DOI: https://doi.org/10.21203/rs.3.rs-114088/v1
Introduction: Helicobacter pylori colonize the stomach of about ~50% of the worldโs human population and infection is more in clients with dyspeptic conditions and its associated with the severity of gastritis. The present study revealed that the magnitude of H. Pylori and burden of the bacterial infection as well as the contribution of H. Pylori for gastritis and also assesses the current prevalence of H. Pylori infection.

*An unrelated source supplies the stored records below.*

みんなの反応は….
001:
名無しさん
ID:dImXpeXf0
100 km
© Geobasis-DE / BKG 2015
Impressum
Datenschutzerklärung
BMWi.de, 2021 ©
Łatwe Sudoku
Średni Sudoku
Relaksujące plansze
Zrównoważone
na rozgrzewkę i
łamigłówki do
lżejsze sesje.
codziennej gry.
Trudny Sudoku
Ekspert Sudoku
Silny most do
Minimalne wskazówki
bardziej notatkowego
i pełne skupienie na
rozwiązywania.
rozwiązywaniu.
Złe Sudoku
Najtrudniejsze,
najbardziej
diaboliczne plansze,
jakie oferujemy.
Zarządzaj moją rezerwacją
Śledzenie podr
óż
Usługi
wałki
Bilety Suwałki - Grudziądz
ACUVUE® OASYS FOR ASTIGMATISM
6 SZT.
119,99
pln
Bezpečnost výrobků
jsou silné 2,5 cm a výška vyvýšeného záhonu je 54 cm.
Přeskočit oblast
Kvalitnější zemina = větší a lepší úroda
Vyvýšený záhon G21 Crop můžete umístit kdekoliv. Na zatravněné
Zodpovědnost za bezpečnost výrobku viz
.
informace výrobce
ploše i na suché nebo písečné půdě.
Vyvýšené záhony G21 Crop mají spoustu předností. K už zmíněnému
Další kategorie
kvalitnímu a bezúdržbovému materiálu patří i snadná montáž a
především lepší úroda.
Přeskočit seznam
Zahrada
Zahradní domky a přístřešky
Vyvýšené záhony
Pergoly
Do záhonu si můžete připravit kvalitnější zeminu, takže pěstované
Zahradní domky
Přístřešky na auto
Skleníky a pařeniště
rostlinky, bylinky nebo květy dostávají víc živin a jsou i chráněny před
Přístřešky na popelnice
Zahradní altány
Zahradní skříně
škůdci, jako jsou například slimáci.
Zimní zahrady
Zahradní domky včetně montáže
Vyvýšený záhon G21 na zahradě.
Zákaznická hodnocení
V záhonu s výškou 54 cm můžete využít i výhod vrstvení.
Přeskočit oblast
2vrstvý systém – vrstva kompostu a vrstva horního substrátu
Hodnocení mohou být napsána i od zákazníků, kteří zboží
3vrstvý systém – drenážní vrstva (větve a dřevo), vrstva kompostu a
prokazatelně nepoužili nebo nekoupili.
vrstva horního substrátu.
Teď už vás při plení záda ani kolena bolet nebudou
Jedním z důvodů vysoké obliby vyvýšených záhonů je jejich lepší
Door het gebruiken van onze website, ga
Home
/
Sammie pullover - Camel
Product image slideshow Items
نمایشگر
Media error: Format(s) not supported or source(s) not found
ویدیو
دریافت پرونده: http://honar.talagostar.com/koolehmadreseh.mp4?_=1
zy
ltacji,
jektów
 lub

Objective: To evaluate the prevalence of Helicobacter Pylori infection and associated factors among gastritis patents in Yekatit 12 Hospital.
Methodology: An institutional based cross-sectional study was conducted in Yekatit 12 teaching hospital Addis Ababa city, Ethiopia. The participants were those patients come to the hospital for treatment of gastritis and send to the laboratory to confirm Helicobacter pylori infection in the data collection period. A total of 394 participants were interviewed by using a structured pre tested questionnaire. The data were coded and entered into Epi Data 3.1 version , cleaned and exported to version 20, SPSS. Multiple Logistic regression was used to estimate Adjusted (AORs) with a 95% confidence interval (CI) of positive responses to the different risk factors. P-value < 0.05 was considered as significant.
Result: The total occurrence of H. Pylori in observers was 25.9%. Regarding income of family, those participants who have less income and living in rural areas were extra prone to be infected with H. Pylori (AOR=5.857, CI 95% = 1.389-24.686, P = 0.016 and AOR=3.663, CI 95% = 1.068-12.557, P =0.039) respectively. Further, the prevalence of study was significant association with participants who had experience of gastrointestinal illness, mouth to mouth kissing, unable to hand wash regularly before meal and after latrine used (AOR=4.270, 95%CI=1.785-10.21, P=0.01, AOR=53.085, 95%CI=16.185-174.114, P=0.000, AOR=7.316, 95%CI=1.944-27.536, P=0.003, AOR=3.374, 95%CI=1.024-11.114, P=0.046) respectively.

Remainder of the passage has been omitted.